# EXERCISE DETAILS
Since each line must match the original, copy out the records with no differences at all.

(Dataset excerpts)
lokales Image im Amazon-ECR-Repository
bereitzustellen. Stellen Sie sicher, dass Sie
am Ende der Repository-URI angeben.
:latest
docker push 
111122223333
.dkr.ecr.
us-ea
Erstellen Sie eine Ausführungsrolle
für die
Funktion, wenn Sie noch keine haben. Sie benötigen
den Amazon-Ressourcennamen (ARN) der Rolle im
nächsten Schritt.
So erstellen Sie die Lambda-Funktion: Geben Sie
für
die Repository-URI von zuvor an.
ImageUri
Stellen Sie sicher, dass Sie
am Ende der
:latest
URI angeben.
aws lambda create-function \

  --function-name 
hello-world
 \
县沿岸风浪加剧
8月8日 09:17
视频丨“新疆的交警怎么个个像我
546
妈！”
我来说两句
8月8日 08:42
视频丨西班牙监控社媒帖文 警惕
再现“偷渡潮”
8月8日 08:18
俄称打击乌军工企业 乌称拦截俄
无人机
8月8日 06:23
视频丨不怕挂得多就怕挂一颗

# SOLUTION TO THE PROBLEM
lokales Image im Amazon-ECR-Repository
bereitzustellen. Stellen Sie sicher, dass Sie
am Ende der Repository-URI angeben.
:latest
docker push 
111122223333
.dkr.ecr.
us-ea
Erstellen Sie eine Ausführungsrolle
für die
Funktion, wenn Sie noch keine haben. Sie benötigen
den Amazon-Ressourcennamen (ARN) der Rolle im
nächsten Schritt.
So erstellen Sie die Lambda-Funktion: Geben Sie
für
die Repository-URI von zuvor an.
ImageUri
Stellen Sie sicher, dass Sie
am Ende der
:latest
URI angeben.
aws lambda create-function \

  --function-name 
hello-world
 \
县沿岸风浪加剧
8月8日 09:17
视频丨“新疆的交警怎么个个像我
546
妈！”
我来说两句
8月8日 08:42
视频丨西班牙监控社媒帖文 警惕
再现“偷渡潮”
8月8日 08:18
俄称打击乌军工企业 乌称拦截俄
无人机
8月8日 06:23
视频丨不怕挂得多就怕挂一颗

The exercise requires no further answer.